- Aim of the exercise: Using the data beneath, show every line that includes the word "HUST".

- Given data:

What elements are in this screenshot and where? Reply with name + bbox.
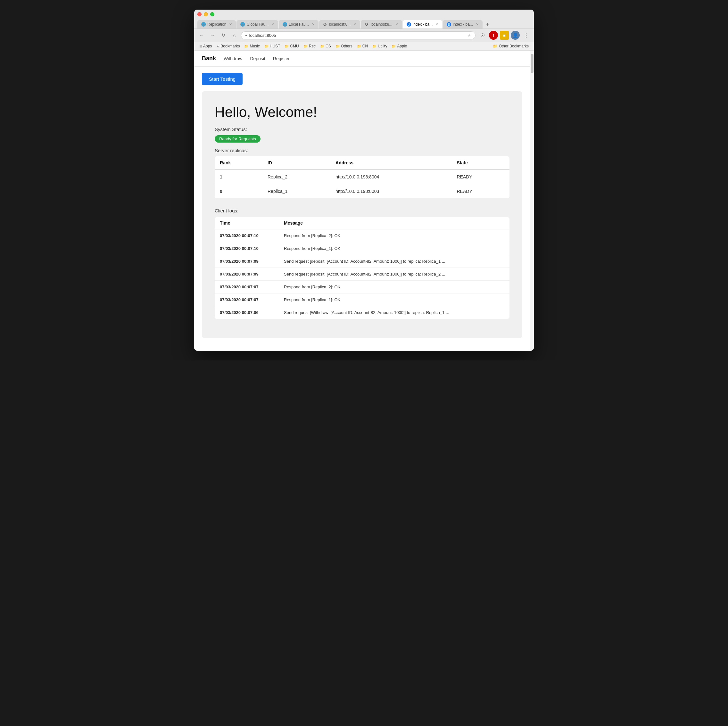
reload-button[interactable]: ↻ xyxy=(219,31,228,40)
bookmark-cmu[interactable]: 📁 CMU xyxy=(283,43,301,49)
bookmark-apple[interactable]: 📁 Apple xyxy=(390,43,409,49)
bookmark-cn[interactable]: 📁 CN xyxy=(355,43,370,49)
tab-favicon: ⟳ xyxy=(365,22,369,27)
browser-body: Bank Withdraw Deposit Register Start Tes… xyxy=(194,50,534,351)
nav-register[interactable]: Register xyxy=(273,56,290,61)
log-message: Send request [deposit: [Account ID: Acco… xyxy=(279,268,509,281)
bookmark-others-label: Others xyxy=(341,44,352,48)
folder-icon: 📁 xyxy=(320,44,324,48)
tab-close-icon[interactable]: ✕ xyxy=(395,23,398,27)
tab-index-bank-7[interactable]: B index - ba... ✕ xyxy=(443,20,483,29)
bookmark-music-label: Music xyxy=(249,44,260,48)
folder-icon: 📁 xyxy=(265,44,269,48)
shield-icon: ☉ xyxy=(478,31,487,40)
tab-favicon: B xyxy=(447,22,451,27)
other-bookmarks-label: Other Bookmarks xyxy=(499,44,529,48)
log-message: Respond from [Replica_1]: OK xyxy=(279,242,509,255)
tab-close-icon[interactable]: ✕ xyxy=(436,23,438,27)
tab-favicon: 🌐 xyxy=(283,22,287,27)
address-bar: ← → ↻ ⌂ ● localhost:8005 ★ ☉ ! ■ 👤 ⋮ xyxy=(194,29,534,42)
bookmark-music[interactable]: 📁 Music xyxy=(242,43,262,49)
tab-label: index - ba... xyxy=(453,22,473,27)
bookmark-bookmarks-label: Bookmarks xyxy=(220,44,240,48)
cell-address: http://10.0.0.198:8004 xyxy=(330,170,451,184)
log-time: 07/03/2020 00:07:09 xyxy=(215,268,279,281)
page-nav: Bank Withdraw Deposit Register xyxy=(194,50,530,67)
log-message: Respond from [Replica_2]: OK xyxy=(279,281,509,293)
server-replicas-label: Server replicas: xyxy=(215,148,509,153)
nav-deposit[interactable]: Deposit xyxy=(250,56,265,61)
col-rank: Rank xyxy=(215,156,262,170)
bookmark-hust[interactable]: 📁 HUST xyxy=(262,43,282,49)
log-row: 07/03/2020 00:07:10 Respond from [Replic… xyxy=(215,229,509,242)
back-button[interactable]: ← xyxy=(197,31,206,40)
home-button[interactable]: ⌂ xyxy=(230,31,239,40)
url-bar[interactable]: ● localhost:8005 ★ xyxy=(241,31,476,40)
start-testing-button[interactable]: Start Testing xyxy=(202,73,243,85)
scrollbar-thumb[interactable] xyxy=(531,54,534,73)
bookmark-utility-label: Utility xyxy=(378,44,387,48)
log-time: 07/03/2020 00:07:10 xyxy=(215,229,279,242)
bookmark-utility[interactable]: 📁 Utility xyxy=(370,43,389,49)
tab-global-fault[interactable]: 🌐 Global Fau... ✕ xyxy=(237,20,278,29)
tab-label: index - ba... xyxy=(413,22,433,27)
tab-close-icon[interactable]: ✕ xyxy=(476,23,479,27)
extension-icon-red[interactable]: ! xyxy=(489,31,498,40)
maximize-button[interactable] xyxy=(210,12,214,16)
folder-icon: 📁 xyxy=(244,44,249,48)
nav-withdraw[interactable]: Withdraw xyxy=(224,56,242,61)
log-message: Send request [deposit: [Account ID: Acco… xyxy=(279,255,509,268)
bookmark-rec[interactable]: 📁 Rec xyxy=(301,43,318,49)
folder-icon: 📁 xyxy=(493,44,498,48)
scrollbar[interactable] xyxy=(530,50,534,351)
col-address: Address xyxy=(330,156,451,170)
tab-localhost-5[interactable]: ⟳ localhost:8... ✕ xyxy=(361,20,402,29)
bookmark-star-icon[interactable]: ★ xyxy=(468,33,471,38)
welcome-heading: Hello, Welcome! xyxy=(215,104,509,120)
bookmark-apps-label: Apps xyxy=(203,44,212,48)
close-button[interactable] xyxy=(197,12,202,16)
bookmark-cn-label: CN xyxy=(362,44,368,48)
table-row: 0 Replica_1 http://10.0.0.198:8003 READY xyxy=(215,184,509,199)
bookmark-apps[interactable]: ⊞ Apps xyxy=(197,43,214,49)
bookmark-bookmarks[interactable]: ★ Bookmarks xyxy=(214,43,242,49)
minimize-button[interactable] xyxy=(204,12,208,16)
log-row: 07/03/2020 00:07:09 Send request [deposi… xyxy=(215,255,509,268)
more-options-icon[interactable]: ⋮ xyxy=(522,31,531,40)
log-message: Send request [Withdraw: [Account ID: Acc… xyxy=(279,306,509,319)
url-text: localhost:8005 xyxy=(249,33,466,38)
other-bookmarks[interactable]: 📁 Other Bookmarks xyxy=(491,43,531,49)
logs-section: Client logs: Time Message 07/03/2020 00:… xyxy=(215,208,509,319)
forward-button[interactable]: → xyxy=(208,31,217,40)
col-time: Time xyxy=(215,217,279,229)
logs-table: Time Message 07/03/2020 00:07:10 Respond… xyxy=(215,217,509,319)
security-icon: ● xyxy=(245,33,247,37)
bookmark-cs-label: CS xyxy=(326,44,331,48)
extension-icon-yellow[interactable]: ■ xyxy=(500,31,509,40)
cell-id: Replica_1 xyxy=(262,184,330,199)
col-id: ID xyxy=(262,156,330,170)
log-time: 07/03/2020 00:07:09 xyxy=(215,255,279,268)
bookmarks-bar: ⊞ Apps ★ Bookmarks 📁 Music 📁 HUST 📁 CMU … xyxy=(194,42,534,50)
tab-local-fault[interactable]: 🌐 Local Fau... ✕ xyxy=(279,20,318,29)
tab-localhost-4[interactable]: ⟳ localhost:8... ✕ xyxy=(319,20,360,29)
tab-index-bank-active[interactable]: B index - ba... ✕ xyxy=(403,20,442,29)
tab-close-icon[interactable]: ✕ xyxy=(271,23,274,27)
tab-favicon: ⟳ xyxy=(323,22,327,27)
log-row: 07/03/2020 00:07:10 Respond from [Replic… xyxy=(215,242,509,255)
tabs-bar: 🌐 Replication ✕ 🌐 Global Fau... ✕ 🌐 Loca… xyxy=(197,19,531,29)
client-logs-label: Client logs: xyxy=(215,208,509,213)
tab-close-icon[interactable]: ✕ xyxy=(353,23,356,27)
tab-label: localhost:8... xyxy=(371,22,392,27)
bookmark-others[interactable]: 📁 Others xyxy=(333,43,354,49)
tab-replication[interactable]: 🌐 Replication ✕ xyxy=(197,20,236,29)
log-message: Respond from [Replica_1]: OK xyxy=(279,293,509,306)
profile-avatar[interactable]: 👤 xyxy=(511,31,520,40)
log-row: 07/03/2020 00:07:06 Send request [Withdr… xyxy=(215,306,509,319)
new-tab-button[interactable]: + xyxy=(483,20,492,29)
bookmark-apple-label: Apple xyxy=(397,44,407,48)
tab-close-icon[interactable]: ✕ xyxy=(229,23,232,27)
tab-close-icon[interactable]: ✕ xyxy=(312,23,315,27)
folder-icon: 📁 xyxy=(335,44,340,48)
bookmark-cs[interactable]: 📁 CS xyxy=(318,43,333,49)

- Written reply:
bookmark-hust[interactable]: 📁 HUST xyxy=(262,43,282,49)
bookmarks-bar: ⊞ Apps ★ Bookmarks 📁 Music 📁 HUST 📁 CMU … xyxy=(194,42,534,50)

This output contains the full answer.